Task instructions - Wherever the string "locală" appears in the records, return the line that holds it.

________________________________________

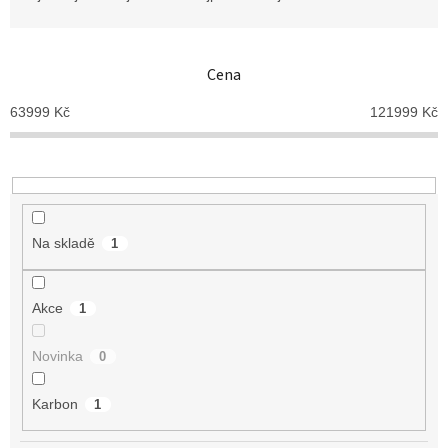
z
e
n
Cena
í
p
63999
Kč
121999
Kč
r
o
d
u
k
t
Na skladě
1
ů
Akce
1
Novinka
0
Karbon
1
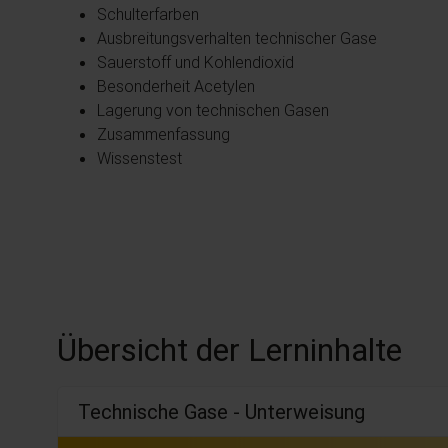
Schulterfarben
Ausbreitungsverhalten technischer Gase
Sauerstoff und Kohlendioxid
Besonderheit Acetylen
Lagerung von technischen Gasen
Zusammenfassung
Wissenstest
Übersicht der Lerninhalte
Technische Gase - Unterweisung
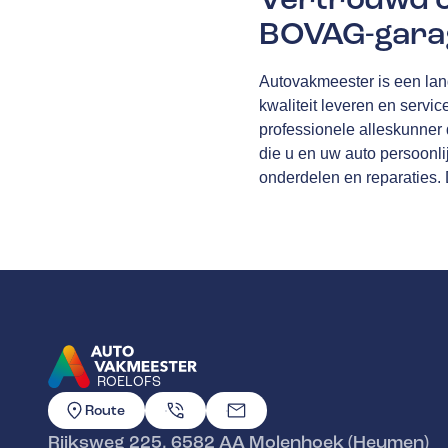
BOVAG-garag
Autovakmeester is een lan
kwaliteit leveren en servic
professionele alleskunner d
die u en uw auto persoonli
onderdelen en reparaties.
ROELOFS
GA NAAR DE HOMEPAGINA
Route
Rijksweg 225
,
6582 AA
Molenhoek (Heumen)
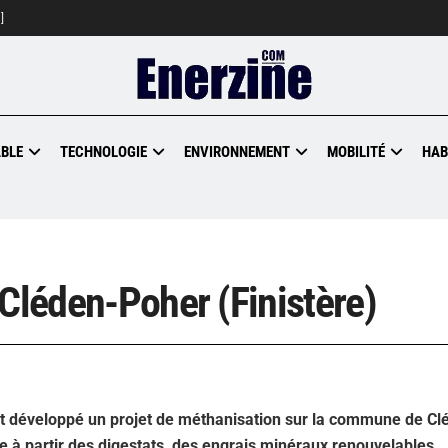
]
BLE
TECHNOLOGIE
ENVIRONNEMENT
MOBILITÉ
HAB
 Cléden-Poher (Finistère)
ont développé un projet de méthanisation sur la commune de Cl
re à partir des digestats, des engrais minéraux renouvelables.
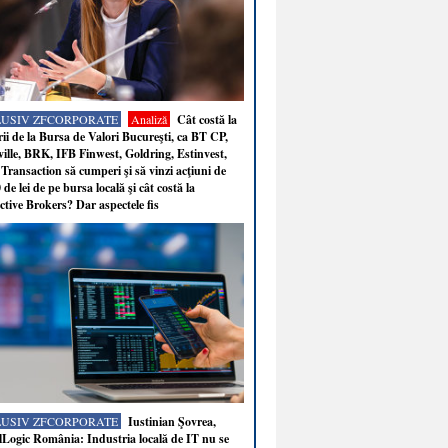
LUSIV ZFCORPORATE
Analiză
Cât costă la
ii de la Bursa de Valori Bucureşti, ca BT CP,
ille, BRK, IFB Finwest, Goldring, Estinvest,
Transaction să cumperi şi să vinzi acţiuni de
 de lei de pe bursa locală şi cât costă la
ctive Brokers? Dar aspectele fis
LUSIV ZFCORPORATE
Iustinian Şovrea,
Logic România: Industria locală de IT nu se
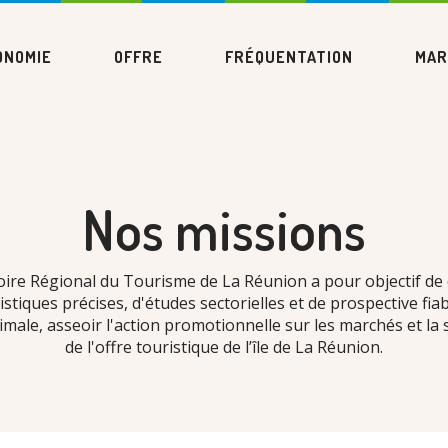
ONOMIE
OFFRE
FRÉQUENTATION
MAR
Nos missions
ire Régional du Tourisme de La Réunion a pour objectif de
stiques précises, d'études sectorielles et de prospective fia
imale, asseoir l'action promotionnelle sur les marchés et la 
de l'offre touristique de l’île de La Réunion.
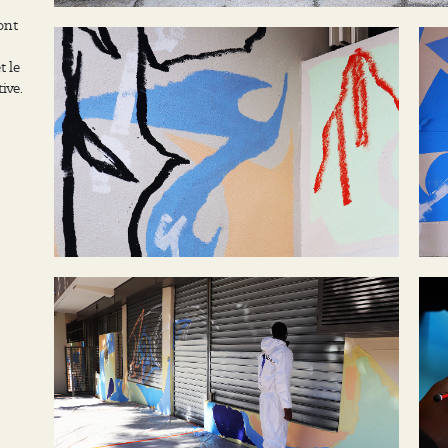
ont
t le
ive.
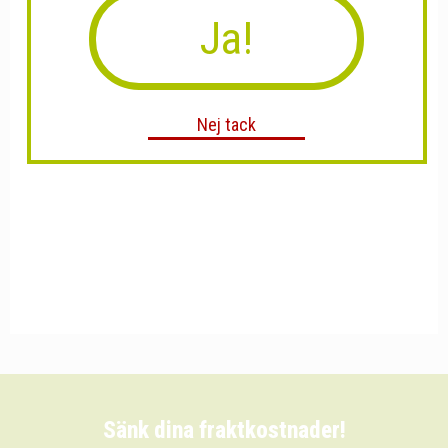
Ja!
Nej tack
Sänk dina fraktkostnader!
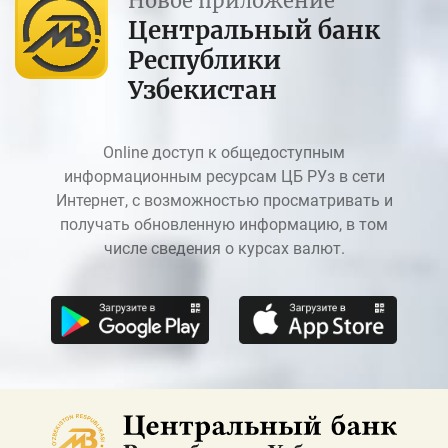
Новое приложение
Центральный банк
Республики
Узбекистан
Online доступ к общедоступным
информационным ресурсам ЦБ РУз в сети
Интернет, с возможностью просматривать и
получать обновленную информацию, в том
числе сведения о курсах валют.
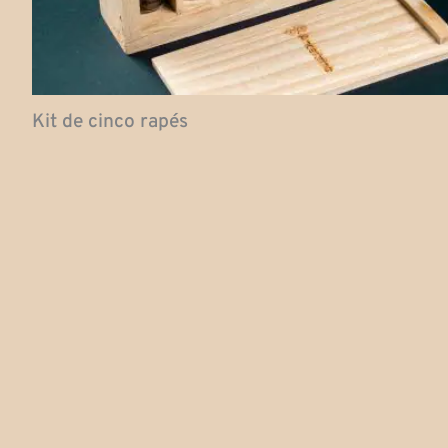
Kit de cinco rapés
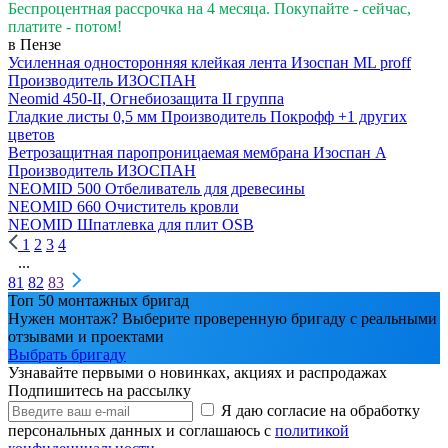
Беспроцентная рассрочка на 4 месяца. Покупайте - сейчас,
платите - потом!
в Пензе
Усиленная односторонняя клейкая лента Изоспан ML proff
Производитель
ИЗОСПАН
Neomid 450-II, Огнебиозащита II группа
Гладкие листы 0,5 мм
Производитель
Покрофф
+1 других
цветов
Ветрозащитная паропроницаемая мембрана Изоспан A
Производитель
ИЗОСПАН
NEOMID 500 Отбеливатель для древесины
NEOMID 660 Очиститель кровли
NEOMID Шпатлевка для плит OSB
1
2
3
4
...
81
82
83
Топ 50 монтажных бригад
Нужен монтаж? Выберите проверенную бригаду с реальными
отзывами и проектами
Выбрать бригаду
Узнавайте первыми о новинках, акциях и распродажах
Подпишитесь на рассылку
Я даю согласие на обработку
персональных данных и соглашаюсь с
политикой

________________________________________

Expected output -
 de lei de pe bursa locală şi cât costă la
Logic România: Industria locală de IT nu se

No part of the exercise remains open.